Ingredients
Scale
- 1 ½–2 kg (3.3–4.4 lb) short ribs
- 4 tbsp cooking oil
- 1 bottle (750 ml / 25 fl oz) red wine
- 2 dl (¾ cup) unsweetened pomegranate juice
- 1 onion, chopped
- 1 leek, white part only, chopped
- 1 carrot, sliced
- 1 parsnip, sliced
- 1 red bell pepper, chopped
- 1 red chili pepper, sliced
- 5 garlic cloves, chopped
- 2 tbsp tomato paste
- 1–1 ½ liters (4–6 cups) beef stock
- 2 tbsp miso paste
- 2 sprigs rosemary
- 3–4 sprigs thyme
- Salt, to taste
Instructions
- Pour the red wine into a pot and bring to a boil. Let it reduce until about ⅓ of the original volume remains. Add the pomegranate juice and let it simmer for a few more minutes. Set aside.
- If the short ribs are not already cut, divide them between the bones.
- Salt the meat generously on all sides.
- Heat 2 tbsp cooking oil in a frying pan over high heat. Sear the ribs on all sides until well browned. Set aside.
- In a deep oven-safe pot, heat the remaining 2 tbsp cooking oil and sauté the onion until softened.

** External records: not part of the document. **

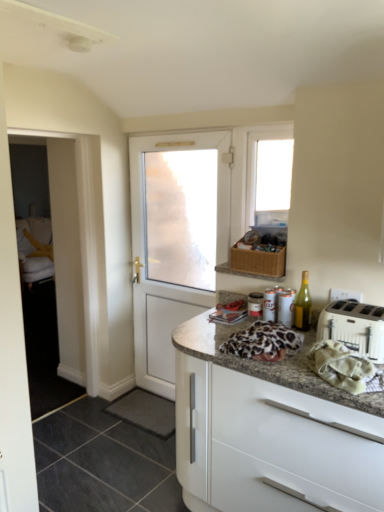 Question: Should I look upward or downward to see white glossy cabinet at lower right?

Choices:
 (A) up
 (B) down

Answer: (B)

Question: Is metallic silver canister at upper right surrounded by black rubber mat at lower center, which is the 1th tile from back to front?

Choices:
 (A) yes
 (B) no

Answer: (B)

Question: Is black rubber mat at lower center, the second tile in the front-to-back sequence, in contact with metallic silver canister at upper right?

Choices:
 (A) yes
 (B) no

Answer: (B)

Question: From the image's perspective, would you say black rubber mat at lower center, which is the 1th tile from back to front, is positioned over metallic silver canister at upper right?

Choices:
 (A) yes
 (B) no

Answer: (B)

Question: Does black rubber mat at lower center, the second tile in the front-to-back sequence, appear on the right side of metallic silver canister at upper right?

Choices:
 (A) no
 (B) yes

Answer: (A)

Question: Does black rubber mat at lower center, which is the 1th tile from back to front, appear on the left side of metallic silver canister at upper right?

Choices:
 (A) no
 (B) yes

Answer: (B)

Question: Is black rubber mat at lower center, which is the 1th tile from back to front, turned away from metallic silver canister at upper right?

Choices:
 (A) no
 (B) yes

Answer: (A)

Question: Can you confirm if white plastic toaster at right is shorter than white cloth at right?

Choices:
 (A) no
 (B) yes

Answer: (A)

Question: Is white plastic toaster at right wider than white cloth at right?

Choices:
 (A) no
 (B) yes

Answer: (B)

Question: Does white plastic toaster at right have a smaller size compared to white cloth at right?

Choices:
 (A) yes
 (B) no

Answer: (B)

Question: Is white plastic toaster at right aimed at white cloth at right?

Choices:
 (A) yes
 (B) no

Answer: (A)

Question: Does white plastic toaster at right lie behind white cloth at right?

Choices:
 (A) yes
 (B) no

Answer: (A)

Question: Is white plastic toaster at right positioned with its back to white cloth at right?

Choices:
 (A) yes
 (B) no

Answer: (B)

Question: From a real-world perspective, is green glass bottle at right on white cloth at right?

Choices:
 (A) yes
 (B) no

Answer: (A) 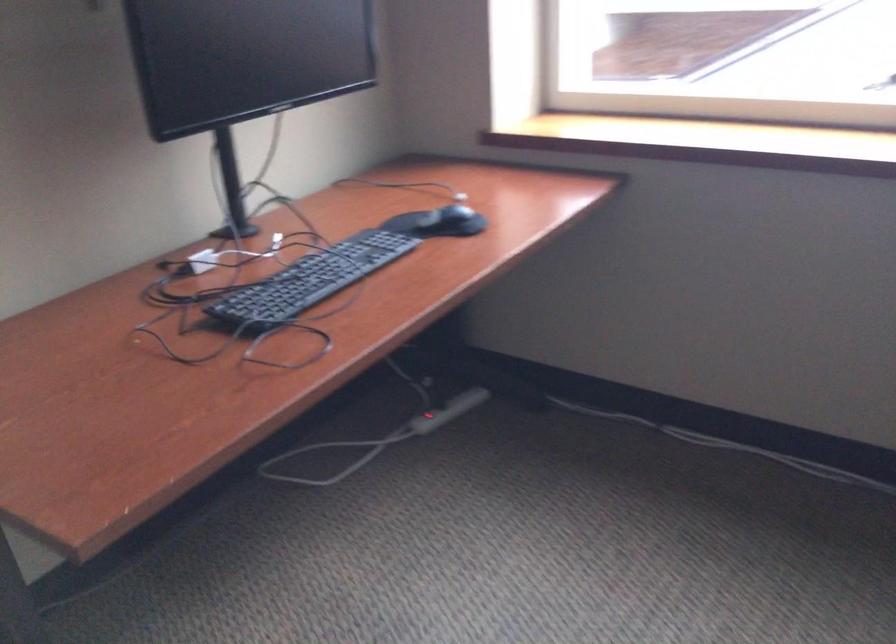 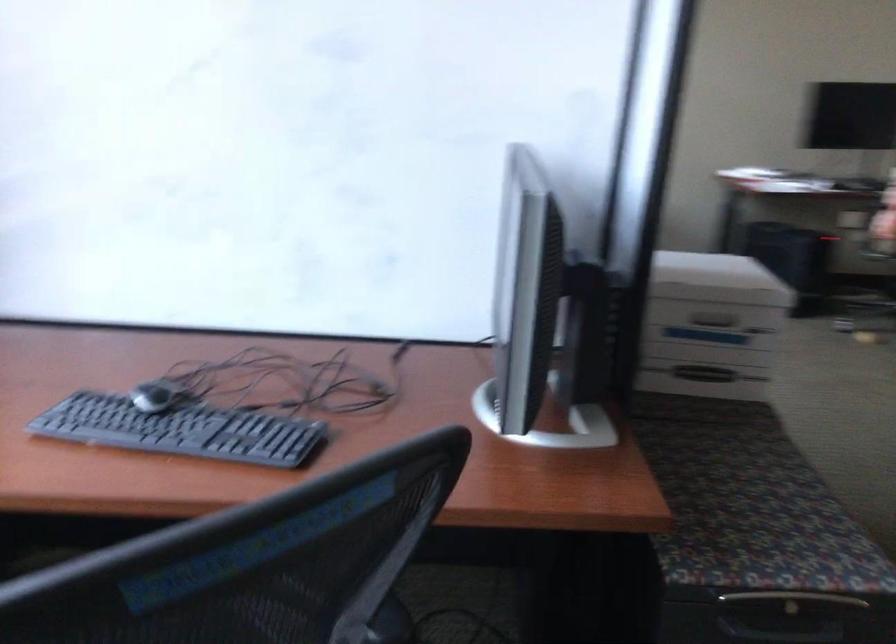 How did the camera likely rotate?

The camera's rotation is toward right-down. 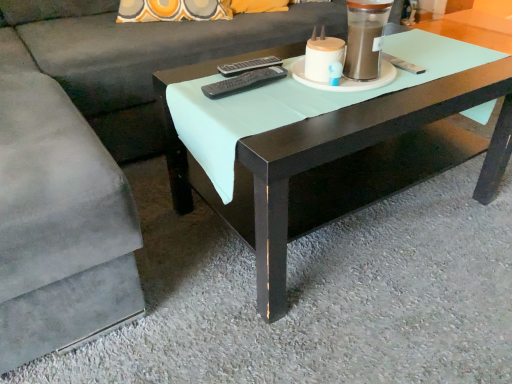 What are the coordinates of `empty space that is to the right of black plastic remote at center, the 2th remote viewed from the back` in the screenshot? It's located at (301, 93). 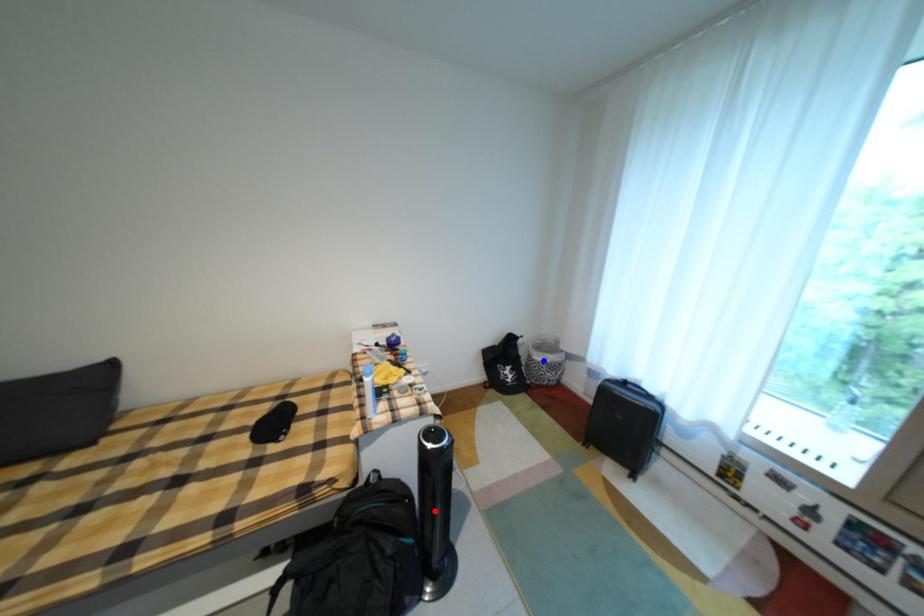 Question: Which of the two points in the image is closer to the camera?

Choices:
 (A) Blue point is closer.
 (B) Red point is closer.

Answer: (B) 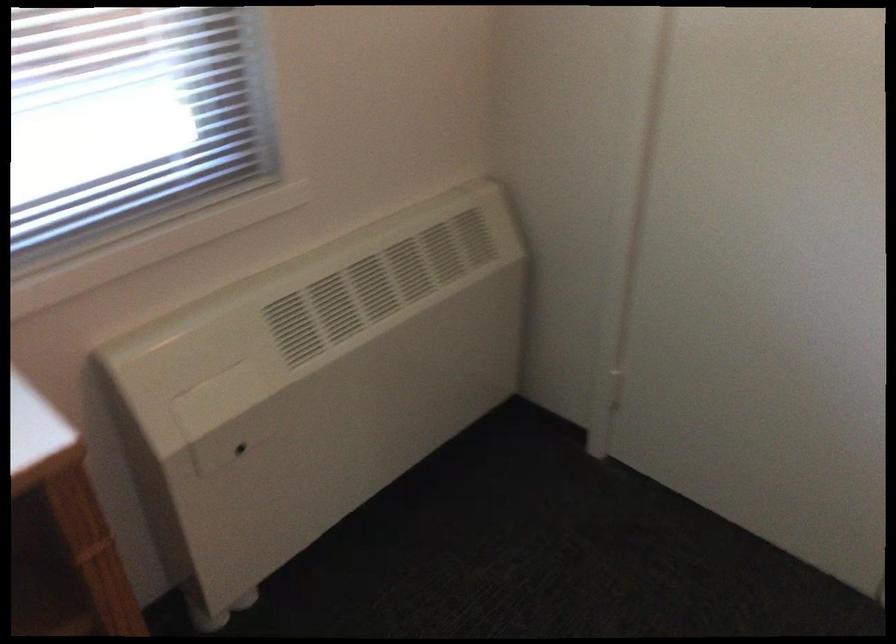 The image size is (896, 644). Describe the element at coordinates (216, 398) in the screenshot. I see `the heater panel latch` at that location. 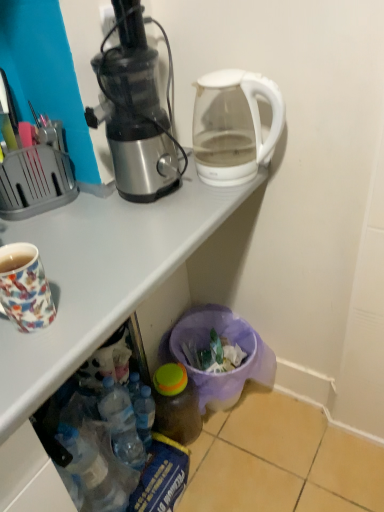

- Add the leek and sauté for a few minutes.
- Add the carrot, parsnip, bell pepper, and chili pepper. Stir and sauté for about a minute.
- Add the tomato paste and garlic, mix well, and let it cook for a few minutes to develop flavor.
- Add the reduced wine and pomegranate juice, the beef stock, and the miso paste. Stir to combine.
- Season gently with salt. Adjust later if needed.
- Add the short ribs to the pot along with any juices that have collected. Add the rosemary and thyme.
- Cut a piece of parchment paper slightly larger than the pot. Fold it in half, then in half again to form a triangle, and fold again into a narrow wedge. Measure from the center of the pot to the edge and trim the wedge to that length. Cut off a very small piece of the tip. Place the parchment directly on the surface of the liquid to form a cartouche.
- Cover the pot with a lid, leaving it slightly open.
- Braise in the oven at 140°C (285°F) for 4 hours.
- Remove from the oven and let rest for 30 minutes.
- If desired, strain the sauce and simmer it in a pot to reduce and thicken slightly before serving.